From Fig. 9, the obtained crude PCLs are white to pale yellow solid. After purification by methanol, the pure PCLs are in the form of white powder to fiber. The results significantly show the dependency of PCL physical appearance on the DBTML concentration. This may also be related to the PCL molecular weight that will be described afterward. From Fig. 9, the polymerization time is modified from 24 to 48 h to test the possibility of improving the synthesis process. The physical appearance of the obtained PCLs from the ROP of ε-CL with DBTML at 150 °C for 48 h is depicted in Fig. 10. From Fig. 10, it is found that the physical appearance of pure PCL also varies from white powder to fiber. These results can be implying that the fiber shape of PCL relates to the longer PCL chain (higher PCL molecular weight). From Figs. 9 and 10, the obtained pure PCLs are further analyzed by GPC technique using THF as eluent and the results from GPC analysis are summarized in Table 2.

Fig. 10

Physical appearances of crude and pure poly(ε-caprolactone) obtained from solvent-free ROP of ε-CL with different concentrations of DBTML at 150 °C for 48 h

Table 2 GPC results and %yield of PCL synthesized from solvent-free ROP of ε-CL with DBTML at 150 °C for 24 and 48 h

From Table 2, the molecular weight of PCL seems to be controlled by DBTML concentration.
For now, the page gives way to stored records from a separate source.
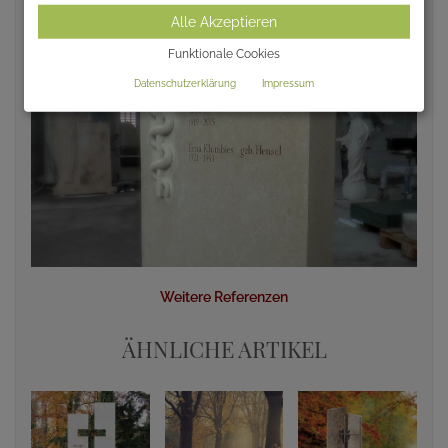
Alle Akzeptieren
Funktionale Cookies
Datenschutzerklärung
Impressum
Weitere Referenzen
ÄHNLICHE ARTIKEL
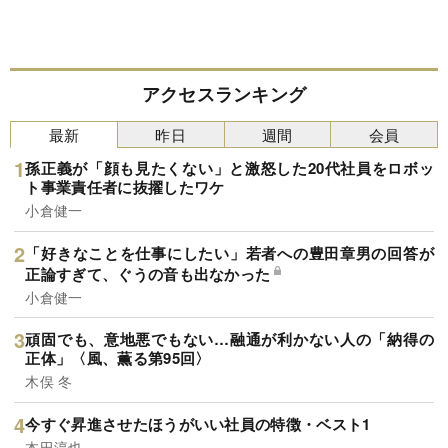
アクセスランキング
最新
昨日
週間
会員
孫正義が「顔も見たくない」と激怒した20代社員をロボッ
ト事業責任者に抜擢したワケ
小倉健一
「好きなことを仕事にしたい」若者への豊田章男の回答が
正論すぎて、ぐうの音も出なかった
小倉健一
頑固でも、意地悪でもない…融通が利かない人の「納得の
正体」〈風、薫る第95回〉
木俣 冬
今すぐ昇進させたほうがいい社員の特徴・ベスト1
本田淳也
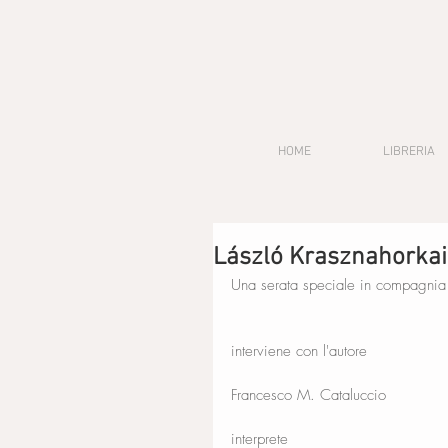
HOME
LIBRERIA
László Krasznahorkai 
Una serata speciale in compagnia 
interviene con l'autore
Francesco M. Cataluccio
interprete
The molecular weight of PCL increases with decreasing DBTML concentration similar to the literature [8, 24]. At a low concentration of DBTML (0.050 mol%) and polymerization time of 24 h, the molecular weight of PCL is lower than 0.075 mol% indicating an insufficient DBTML concentration for producing a higher molecular weight of PCL. At 150 °C and 24 h, high molecular weight (M_w = 5.15 × 10⁴ g/mol) and %yield (94%) of PCL is obtained at DBTML concentration of 0.075 mol%. We try to improve the molecular weight of PCL by increasing the polymerization time from 24 to 48 h. It is found that high molecular weight (M_w = 5.04 × 10⁴ g/mol) PCL can be obtained at a lower DBTML concentration (0.050 mol%) with 93% of yield. This indicates that DBTML can produce high molecular weight PCL at low concentration under suitable synthesis conditions. However, the values of PDI for all synthesized PCLs are in the range of 1.52–1.98. This may be indicated that the transesterification, a side reaction, occurred in our synthesis process.

Conclusions

DBTML was successfully and firstly used as a new initiator for the ROP of ε-CL under solvent-free conditions. The initiating performance of DBTML was completely investigated by the non-isothermal DSC technique. From non-isothermal DSC measurement, DBTML could effectively control the polymerization of ε-CL. The values of E_a and A for the ROP of ε-CL with 4.0 mol% were lower than 3.0 mol%. This demonstrated that the reactivity of DBTML in the ROP of ε-CL increased with increasing its concentration. From ¹H-NMR analysis, the polymerization mechanism for the ROP of ε-CL with this new DBTML initiator was successfully described and proposed by the coordination-insertion mechanism. From biodegradable PCL synthesis, DBTML could produce high molecular weight (M_w = 5.15 × 10⁴ g/mol) and high %yield (94%) of PCL at low DBTML concentration. Furthermore, the increasing polymerization time could also improve the molecular weight of PCL at low DBTML concentration. From the overall results, it could be concluded that DBTML was considered as an effective initiator that could control the polymerization rate and molecular weight of the polymer. Moreover, DBTML could also be utilized at low concentrations for synthesizing biodegradable PCL. The obtained results from this work were useful and could be applied to other monomers that still working in our laboratory.